PROVIDED ENTRIES:
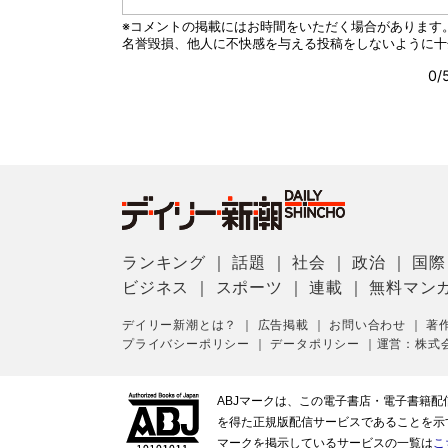
ランキング
｜
話題
｜
社会
｜
政治
｜
国際
ビジネス
｜
スポーツ
｜
連載
｜
無料マン
デイリー新潮とは？
｜
広告掲載
｜
お問い合わせ
｜
著
プライバシーポリシー
｜
データポリシー
｜
運営：株式
ABJマークは、この電子書店・電子書籍
を得た正規版配信サービスであることを示す登
マークを掲示しているサービスの一覧は
こ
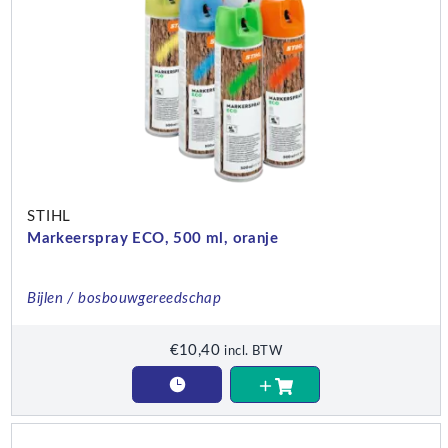
STIHL
Markeerspray ECO, 500 ml, oranje
Bijlen / bosbouwgereedschap
€
10,40
incl. BTW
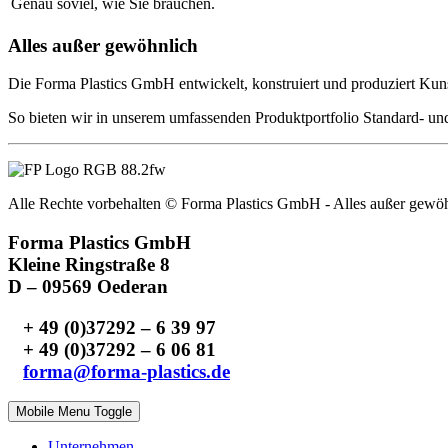
Genau soviel, wie Sie brauchen.
Alles außer gewöhnlich
Die Forma Plastics GmbH entwickelt, konstruiert und produziert Kunst
So bieten wir in unserem umfassenden Produktportfolio Standard- und 
Alle Rechte vorbehalten © Forma Plastics GmbH - Alles außer gewö
Forma Plastics GmbH
Kleine Ringstraße 8
D – 09569 Oederan
+ 49 (0)37292 – 6 39 97
+ 49 (0)37292 – 6 06 81
forma@forma-plastics.de
Mobile Menu Toggle
Unternehmen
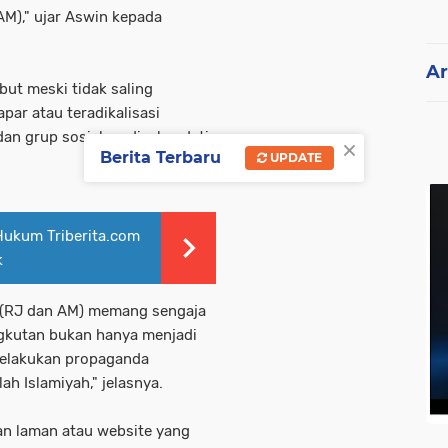
AM)," ujar Aswin kepada
Ar
but meski tidak saling
ar atau teradikalisasi
an grup sosial media, kendati
×
Berita Terbaru
UPDATE
Hukum Triberita.com
k
i (RJ dan AM) memang sengaja
gkutan bukan hanya menjadi
melakukan propaganda
h Islamiyah," jelasnya.
an laman atau website yang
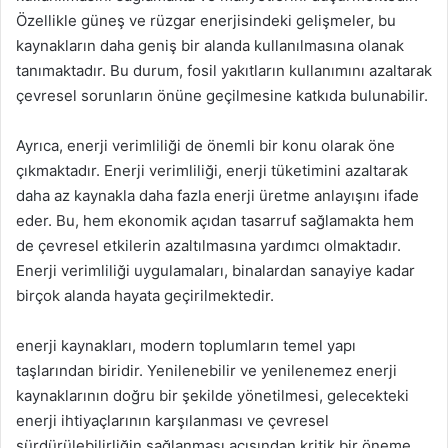
Özellikle güneş ve rüzgar enerjisindeki gelişmeler, bu
kaynakların daha geniş bir alanda kullanılmasına olanak
tanımaktadır. Bu durum, fosil yakıtların kullanımını azaltarak
çevresel sorunların önüne geçilmesine katkıda bulunabilir.
Ayrıca, enerji verimliliği de önemli bir konu olarak öne
çıkmaktadır. Enerji verimliliği, enerji tüketimini azaltarak
daha az kaynakla daha fazla enerji üretme anlayışını ifade
eder. Bu, hem ekonomik açıdan tasarruf sağlamakta hem
de çevresel etkilerin azaltılmasına yardımcı olmaktadır.
Enerji verimliliği uygulamaları, binalardan sanayiye kadar
birçok alanda hayata geçirilmektedir.
enerji kaynakları, modern toplumların temel yapı
taşlarından biridir. Yenilenebilir ve yenilenemez enerji
kaynaklarının doğru bir şekilde yönetilmesi, gelecekteki
enerji ihtiyaçlarının karşılanması ve çevresel
sürdürülebilirliğin sağlanması açısından kritik bir öneme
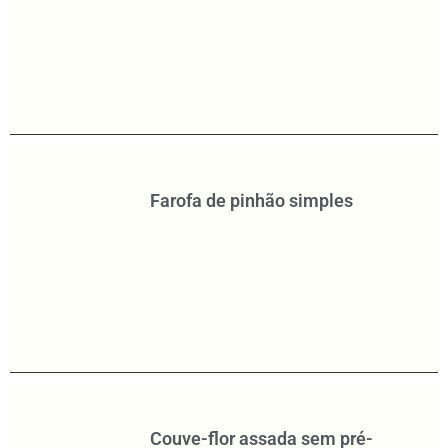
Farofa de pinhão simples
Couve-flor assada sem pré-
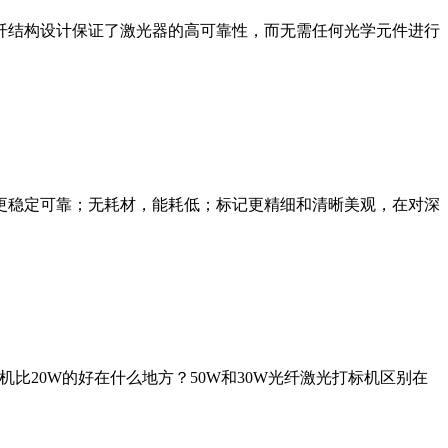
全光纤结构设计保证了激光器的高可靠性，而无需任何光学元件进行
更稳定可靠；无耗材，能耗低；标记更精细和清晰美观，在对深
比20W的好在什么地方？50W和30W光纤激光打标机区别在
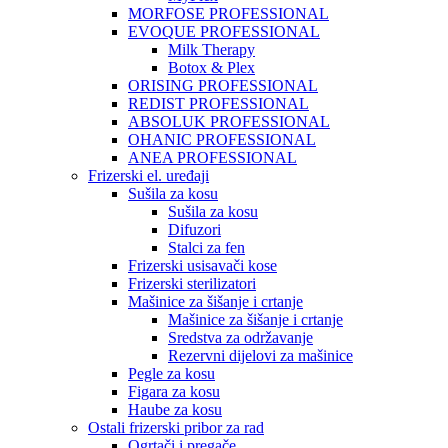
MORFOSE PROFESSIONAL
EVOQUE PROFESSIONAL
Milk Therapy
Botox & Plex
ORISING PROFESSIONAL
REDIST PROFESSIONAL
ABSOLUK PROFESSIONAL
OHANIC PROFESSIONAL
ANEA PROFESSIONAL
Frizerski el. uređaji
Sušila za kosu
Sušila za kosu
Difuzori
Stalci za fen
Frizerski usisavači kose
Frizerski sterilizatori
Mašinice za šišanje i crtanje
Mašinice za šišanje i crtanje
Sredstva za održavanje
Rezervni dijelovi za mašinice
Pegle za kosu
Figara za kosu
Haube za kosu
Ostali frizerski pribor za rad
Ogrtači i pregače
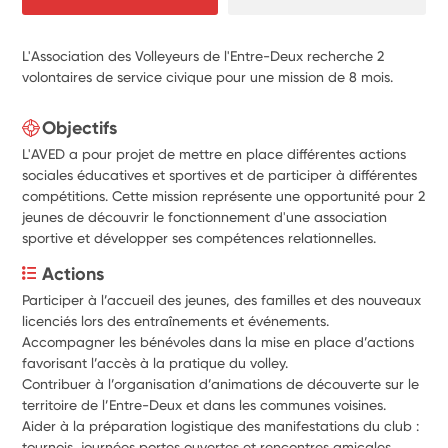
L'Association des Volleyeurs de l'Entre-Deux recherche 2
volontaires de service civique pour une mission de 8 mois.
Objectifs
L'AVED a pour projet de mettre en place différentes actions
sociales éducatives et sportives et de participer à différentes
compétitions. Cette mission représente une opportunité pour 2
jeunes de découvrir le fonctionnement d'une association
sportive et développer ses compétences relationnelles.
Actions
Participer à l’accueil des jeunes, des familles et des nouveaux 
licenciés lors des entraînements et événements.
Accompagner les bénévoles dans la mise en place d’actions 
favorisant l’accès à la pratique du volley.
Contribuer à l’organisation d’animations de découverte sur le 
territoire de l’Entre-Deux et dans les communes voisines.
Aider à la préparation logistique des manifestations du club : 
tournois, journées portes ouvertes et rencontres amicales.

EXERCISE PROMPT: Render the data above verbatim and without pictures.

OUTPUT OF THE EXERCISE:
ランキング
｜
話題
｜
社会
｜
政治
｜
国際
ビジネス
｜
スポーツ
｜
連載
｜
無料マン
デイリー新潮とは？
｜
広告掲載
｜
お問い合わせ
｜
著
プライバシーポリシー
｜
データポリシー
｜
運営：株式
ABJマークは、この電子書店・電子書籍
を得た正規版配信サービスであることを示す登
マークを掲示しているサービスの一覧は
こ
STIHL
Markeerspray ECO, 500 ml, oranje
Bijlen / bosbouwgereedschap
€
10,40
incl. BTW
Genau soviel, wie Sie brauchen.
Alles außer gewöhnlich
Die Forma Plastics GmbH entwickelt, konstruiert und produziert Kunst
So bieten wir in unserem umfassenden Produktportfolio Standard- und 
Alle Rechte vorbehalten © Forma Plastics GmbH - Alles außer gewö
Forma Plastics GmbH
Kleine Ringstraße 8
D – 09569 Oederan
+ 49 (0)37292 – 6 39 97
+ 49 (0)37292 – 6 06 81
forma@forma-plastics.de
Mobile Menu Toggle
Unternehmen
AM)," ujar Aswin kepada
Ar
but meski tidak saling
ar atau teradikalisasi
an grup sosial media, kendati
×
Berita Terbaru
UPDATE
Hukum Triberita.com
k
i (RJ dan AM) memang sengaja
gkutan bukan hanya menjadi
melakukan propaganda
h Islamiyah," jelasnya.
an laman atau website yang
Özellikle güneş ve rüzgar enerjisindeki gelişmeler, bu
kaynakların daha geniş bir alanda kullanılmasına olanak
tanımaktadır. Bu durum, fosil yakıtların kullanımını azaltarak
çevresel sorunların önüne geçilmesine katkıda bulunabilir.
Ayrıca, enerji verimliliği de önemli bir konu olarak öne
çıkmaktadır. Enerji verimliliği, enerji tüketimini azaltarak
daha az kaynakla daha fazla enerji üretme anlayışını ifade
eder. Bu, hem ekonomik açıdan tasarruf sağlamakta hem
de çevresel etkilerin azaltılmasına yardımcı olmaktadır.
Enerji verimliliği uygulamaları, binalardan sanayiye kadar
birçok alanda hayata geçirilmektedir.
enerji kaynakları, modern toplumların temel yapı
taşlarından biridir. Yenilenebilir ve yenilenemez enerji
kaynaklarının doğru bir şekilde yönetilmesi, gelecekteki
enerji ihtiyaçlarının karşılanması ve çevresel
sürdürülebilirliğin sağlanması açısından kritik bir öneme
Farofa de pinhão simples
Couve-flor assada sem pré-
全光纤结构设计保证了激光器的高可靠性，而无需任何光学元件进行
更稳定可靠；无耗材，能耗低；标记更精细和清晰美观，在对深
比20W的好在什么地方？50W和30W光纤激光打标机区别在
MORFOSE PROFESSIONAL
EVOQUE PROFESSIONAL
Milk Therapy
Botox & Plex
ORISING PROFESSIONAL
REDIST PROFESSIONAL
ABSOLUK PROFESSIONAL
OHANIC PROFESSIONAL
ANEA PROFESSIONAL
Frizerski el. uređaji
Sušila za kosu
Sušila za kosu
Difuzori
Stalci za fen
Frizerski usisavači kose
Frizerski sterilizatori
Mašinice za šišanje i crtanje
Mašinice za šišanje i crtanje
Sredstva za održavanje
Rezervni dijelovi za mašinice
Pegle za kosu
Figara za kosu
Haube za kosu
Ostali frizerski pribor za rad
Ogrtači i pregače
L'Association des Volleyeurs de l'Entre-Deux recherche 2
volontaires de service civique pour une mission de 8 mois.
Objectifs
L'AVED a pour projet de mettre en place différentes actions
sociales éducatives et sportives et de participer à différentes
compétitions. Cette mission représente une opportunité pour 2
jeunes de découvrir le fonctionnement d'une association
sportive et développer ses compétences relationnelles.
Actions
Participer à l’accueil des jeunes, des familles et des nouveaux 
licenciés lors des entraînements et événements.
Accompagner les bénévoles dans la mise en place d’actions 
favorisant l’accès à la pratique du volley.
Contribuer à l’organisation d’animations de découverte sur le 
territoire de l’Entre-Deux et dans les communes voisines.
Aider à la préparation logistique des manifestations du club : 
tournois, journées portes ouvertes et rencontres amicales.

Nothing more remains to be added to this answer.